* The task: The lines to repeat are those below from the one containing "A3. 価格だけでなく、LCJ MALLの口コミや評価、実績" down to the one containing "ます。最新情報とともに、お得にショッピングしましょう。", both included; reproduce them exactly and nothing else.

* Input material:
+ + + +
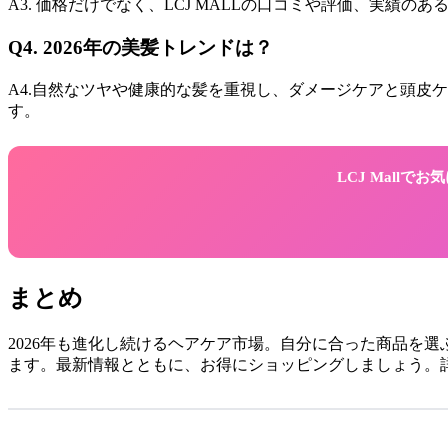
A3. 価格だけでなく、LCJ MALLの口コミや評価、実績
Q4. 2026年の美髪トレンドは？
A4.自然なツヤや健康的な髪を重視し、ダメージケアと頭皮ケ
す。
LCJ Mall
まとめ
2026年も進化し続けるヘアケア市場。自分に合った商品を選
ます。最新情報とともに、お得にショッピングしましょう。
+ + + +
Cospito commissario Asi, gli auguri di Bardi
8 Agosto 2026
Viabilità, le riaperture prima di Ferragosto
+ + + +
* Exercise answer:
A3. 価格だけでなく、LCJ MALLの口コミや評価、実績
Q4. 2026年の美髪トレンドは？
A4.自然なツヤや健康的な髪を重視し、ダメージケアと頭皮ケ
す。
LCJ Mall
まとめ
2026年も進化し続けるヘアケア市場。自分に合った商品を選
ます。最新情報とともに、お得にショッピングしましょう。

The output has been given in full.